Lafarge's annual report summed up the European malaise this week: too much debt; too little growth.
The world's biggest cement company posted a Euro3m loss for the fourth quarter of 2011 compared to a Euro62m profit for the same quarter in 2010. Overall for the full year in 2011 its income fell by 28%. Yet all of this occurred in the same year that the group sold the bulk of its gypsum assets for over a quarter of a billion Euros! All of which went into the group's debt reduction of Euro2bn.
Compare this to 2010 when Lafarge recorded a 12% increase in net profit for the year and the group was expecting an increase in cement demand of 6%. Chief Executive Bruno Lafont's words were, "The steps we have taken in 2010, ranging from structural cost savings to strategic investments in growing markets such as Brazil will provide the foundation for further improvement and growth as we enter 2011."

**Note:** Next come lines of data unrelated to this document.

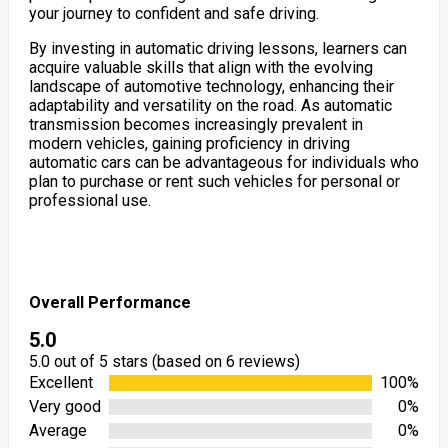
your journey to confident and safe driving.
By investing in automatic driving lessons, learners can
acquire valuable skills that align with the evolving
landscape of automotive technology, enhancing their
adaptability and versatility on the road. As automatic
transmission becomes increasingly prevalent in
modern vehicles, gaining proficiency in driving
automatic cars can be advantageous for individuals who
plan to purchase or rent such vehicles for personal or
professional use.
Overall Performance
5.0
5.0 out of 5 stars (based on 6 reviews)
Excellent
100%
Very good
0%
Average
0%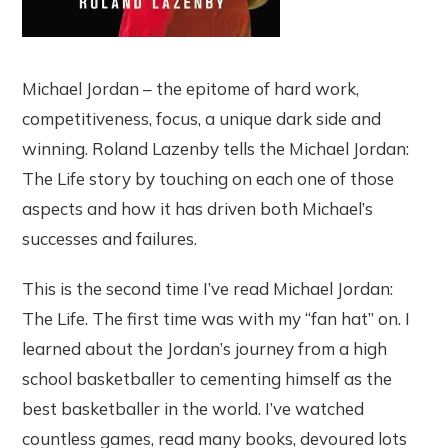
Michael Jordan – the epitome of hard work,
competitiveness, focus, a unique dark side and
winning. Roland Lazenby tells the Michael Jordan:
The Life story by touching on each one of those
aspects and how it has driven both Michael’s
successes and failures.
This is the second time I’ve read Michael Jordan:
The Life. The first time was with my “fan hat” on. I
learned about the Jordan’s journey from a high
school basketballer to cementing himself as the
best basketballer in the world. I’ve watched
countless games, read many books, devoured lots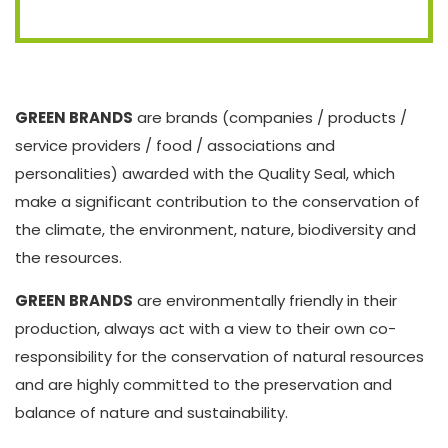
GREEN BRANDS
are brands (companies / products /
service providers / food / associations and
personalities) awarded with the Quality Seal, which
make a significant contribution to the conservation of
the climate, the environment, nature, biodiversity and
the resources.
GREEN BRANDS
are environmentally friendly in their
production, always act with a view to their own co-
responsibility for the conservation of natural resources
and are highly committed to the preservation and
balance of nature and sustainability.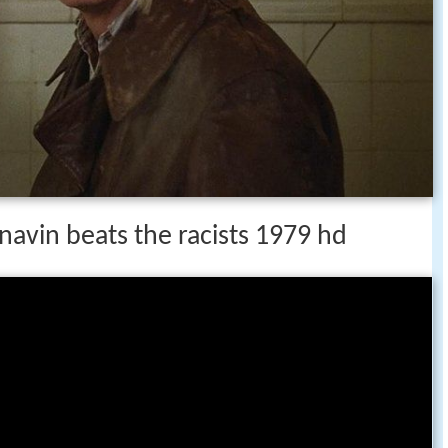
 navin beats the racists 1979 hd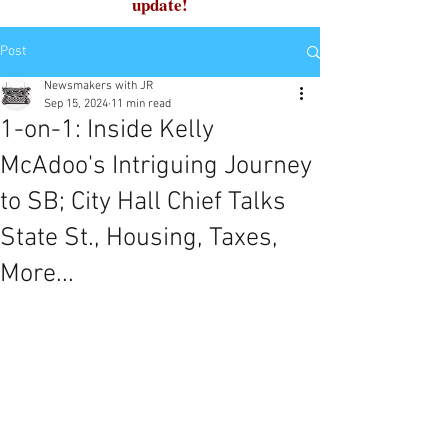
update!
Post
Newsmakers with JR
Sep 15, 2024
11 min read
1-on-1: Inside Kelly
McAdoo's Intriguing Journey
to SB; City Hall Chief Talks
State St., Housing, Taxes,
More...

6% growth did happen in 2011 but only in the emerging markets in the Middle East and Africa, Central and Eastern Europe, Latin America and Asia. Overall sales growth remained at 3%, dragged down by sales decreases in North America and western Europe. Understandably Lafarge's outlook for 2012 remains muted.
All this gloom was compounded by the UK Competition Commission raising its concerns about the joint-venture between Anglo-American and Lafarge. With Lafarge expecting 'higher pricing' for 2012 any move with even a whiff of anti-competitive behaviour will draw in the watchdogs. With western European sales down by 2% in 2011 the challenge remains for the group, and for all cement producers, to somehow find profit once more in the mature markets.